I am happy to get any feedbacks!
Diffusion models are able to generate photorealistic images in arbitrary scenes. However, when applying diffusion models to image translation, there exists a trade-off between maintaining spatial structure and high-quality content. Besides, existing methods are mainly based on test-time optimization or fine-tuning model for each input image, which are extremely time-consuming for practical applications. To address these issues, we propose a new approach for flexible image translation by learning a layout-aware image condition together with a text condition. Specifically, our method co-encodes images and text into a new domain during the training phase. In the inference stage, we can choose images/text or both as the conditions for each time step, which gives users more flexible control over layout and content. Experimental comparisons of our method with state-of-the-art methods demonstrate our model performs best in both style image translation and semantic image translation and took the shortest time.
You need x-transformers by lucidrains additionally.
$ pip install -r requirements.txt
accelerate launch train_designbooster.py \
--pretrained_model_name_or_path=$MODEL_NAME \
--revision="fp16" \
--mixed_precision="fp16" \
--resolution=512 \
--train_batch_size=1 \
--use_8bit_adam \
--instance_data_dir=$INSTANCE_DATA_DIR \
--class_data_dir=$CLASS_DATA_DIR \
--output_dir="/content/designbooster" \
--with_prior_preservation --prior_loss_weight=1.0 \
--instance_prompt="a portrait of sks" \
--class_prompt="a portrait" \
--learning_rate=1e-6 \
--lr_scheduler="constant" \
--lr_warmup_steps=0 \
--num_class_images=$NUM_CLASS_IMAGES \
--max_train_steps=4000
Please see txt2img.py
from transformers import AutoTokenizer
from modeling_designbooster import DesignBoosterConfig, DesignBoosterModel
model_id = "CompVis/stable-diffusion-v1-4"
config = DesignBoosterConfig.from_pretrained(model_id, subfolder="text_encoder")
config.num_image_prompt_tokens = 20
config.num_channels = 4
model = DesignBoosterModel.from_pretrained(model_id, subfolder="text_encoder", config=config)
tokenizer = AutoTokenizer.from_pretrained(model_id, subfolder="tokenizer")
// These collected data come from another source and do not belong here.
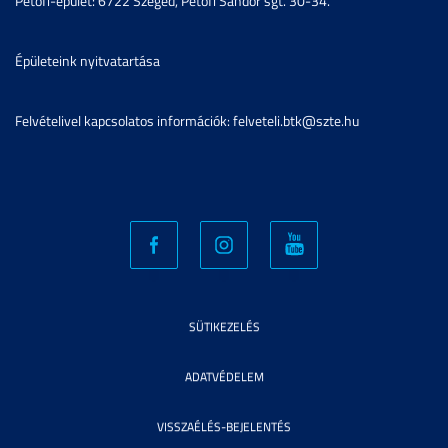
Petőfi-épület: 6722 Szeged, Petőfi Sándor sgt. 30-34.
Épületeink nyitvatartása
Felvételivel kapcsolatos információk: felveteli.btk@szte.hu
SÜTIKEZELÉS
ADATVÉDELEM
VISSZAÉLÉS-BEJELENTÉS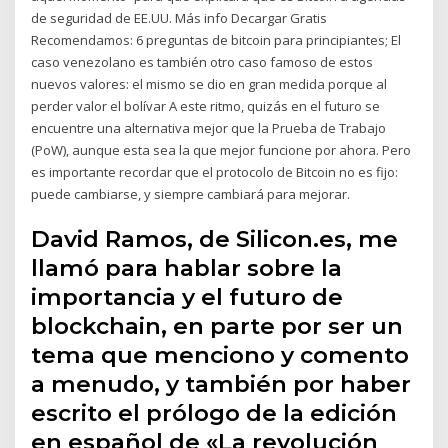
de seguridad de EE.UU. Más info Decargar Gratis
Recomendamos: 6 preguntas de bitcoin para principiantes; El
caso venezolano es también otro caso famoso de estos
nuevos valores: el mismo se dio en gran medida porque al
perder valor el bolívar A este ritmo, quizás en el futuro se
encuentre una alternativa mejor que la Prueba de Trabajo
(PoW), aunque esta sea la que mejor funcione por ahora. Pero
es importante recordar que el protocolo de Bitcoin no es fijo:
puede cambiarse, y siempre cambiará para mejorar.
David Ramos, de Silicon.es, me
llamó para hablar sobre la
importancia y el futuro de
blockchain, en parte por ser un
tema que menciono y comento
a menudo, y también por haber
escrito el prólogo de la edición
en español de «La revolución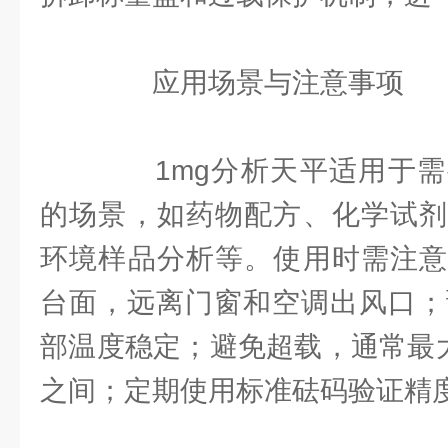
应用场景与注意事项
1mg分析天平适用于需
的场景，如药物配方、化学试剂
环境样品分析等。使用时需注意
台面，远离门窗和空调出风口；
部温度稳定；避免超载，通常最大称
之间；定期使用标准砝码验证精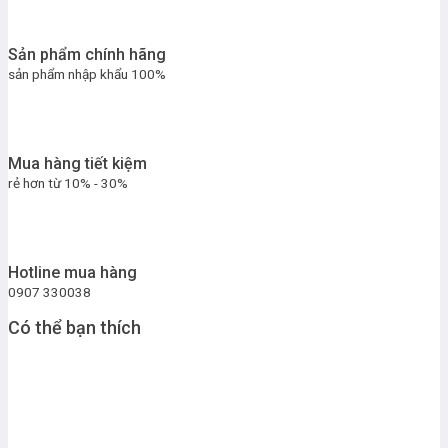
Sản phẩm chính hãng
sản phẩm nhập khẩu 100%
Mua hàng tiết kiệm
rẻ hơn từ 10% - 30%
Hotline mua hàng
0907 330038
Có thể bạn thích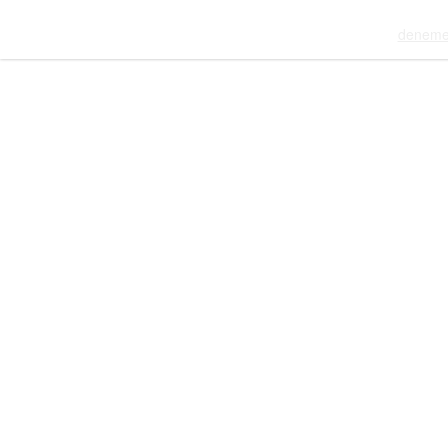
deneme 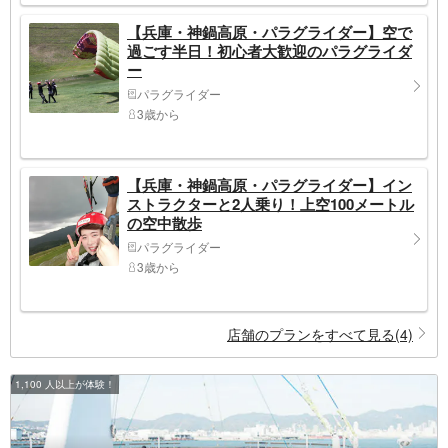
【兵庫・神鍋高原・パラグライダー】空で
過ごす半日！初心者大歓迎のパラグライダ
ー
パラグライダー
3歳から
【兵庫・神鍋高原・パラグライダー】イン
ストラクターと2人乗り！上空100メートル
の空中散歩
パラグライダー
3歳から
店舗のプランをすべて見る(4)
1,100 人以上が体験！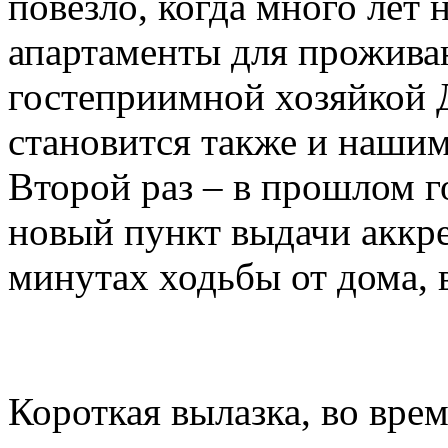
повезло, когда много лет
апартаменты для прожива
гостеприимной хозяйкой 
становится также и нашим
Второй раз – в прошлом го
новый пункт выдачи аккре
минутах ходьбы от дома,
Короткая вылазка, во врем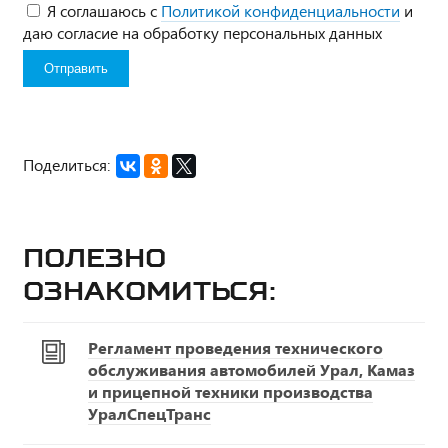
Я соглашаюсь с
Политикой конфиденциальности
и
даю согласие на обработку персональных данных
Поделиться:
Полезно
ознакомиться:
Регламент проведения технического
обслуживания автомобилей Урал, Камаз
и прицепной техники производства
УралСпецТранс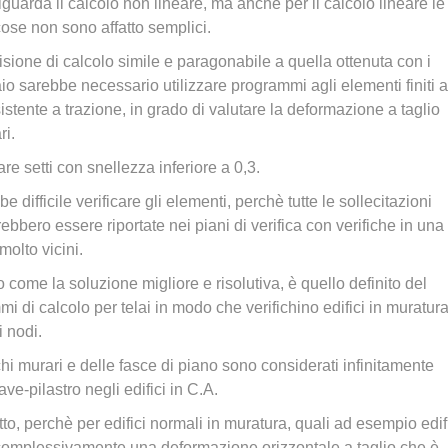
iguarda il calcolo non lineare, ma anche per il calcolo lineare le
cose non sono affatto semplici.
isione di calcolo simile e paragonabile a quella ottenuta con i
iaio sarebbe necessario utilizzare programmi agli elementi finiti a
stente a trazione, in grado di valutare la deformazione a taglio
ri.
e setti con snellezza inferiore a 0,3.
ifficile verificare gli elementi, perchè tutte le sollecitazioni
ebbero essere riportate nei piani di verifica con verifiche in una
olto vicini.
come la soluzione migliore e risolutiva, è quello definito del
mi di calcolo per telai in modo che verifichino edifici in muratura
 nodi.
chi murari e delle fasce di piano sono considerati infinitamente
ve-pilastro negli edifici in C.A.
tto, perchè per edifici normali in muratura, quali ad esempio edif
no complessivamente una deformazione orizzontale a taglio che è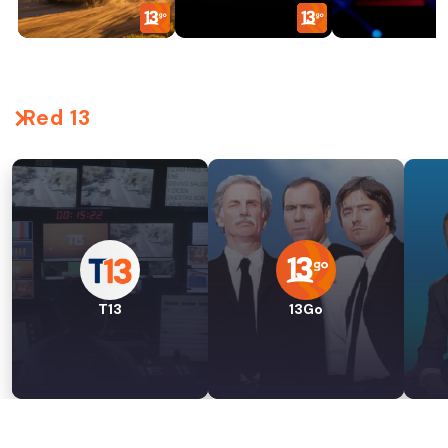
Red 13
T13
13Go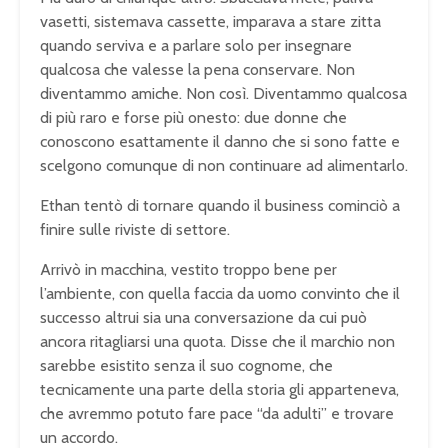
vasetti, sistemava cassette, imparava a stare zitta
quando serviva e a parlare solo per insegnare
qualcosa che valesse la pena conservare. Non
diventammo amiche. Non così. Diventammo qualcosa
di più raro e forse più onesto: due donne che
conoscono esattamente il danno che si sono fatte e
scelgono comunque di non continuare ad alimentarlo.
Ethan tentò di tornare quando il business cominciò a
finire sulle riviste di settore.
Arrivò in macchina, vestito troppo bene per
l’ambiente, con quella faccia da uomo convinto che il
successo altrui sia una conversazione da cui può
ancora ritagliarsi una quota. Disse che il marchio non
sarebbe esistito senza il suo cognome, che
tecnicamente una parte della storia gli apparteneva,
che avremmo potuto fare pace “da adulti” e trovare
un accordo.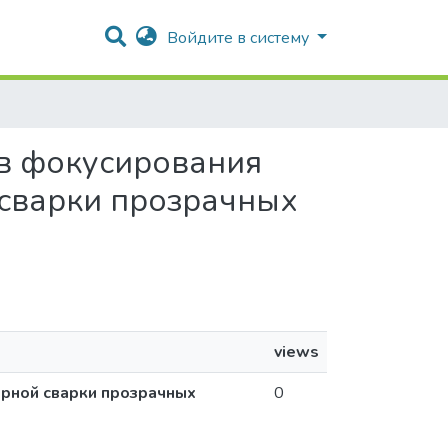
Войдите в систему
ов фокусирования
 сварки прозрачных
views
ерной сварки прозрачных
0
pixel_values = torch.randn((2, 4, 64, 64))
input_ids = tokenizer(
["hello world", "hello Japan"],
truncation=True,
padding="max_length",
max_length=tokenizer.model_max_length,
return_tensors="pt",
).input_ids
out = model(input_ids=input_ids, pixel_values=pixel_values)[0]
print(out.shape)
# (bsz, 77+num_image_prompt_tokens, 768)
model.save_pretrained('encoder')
model = DesignBoosterModel.from_pretrained('encoder')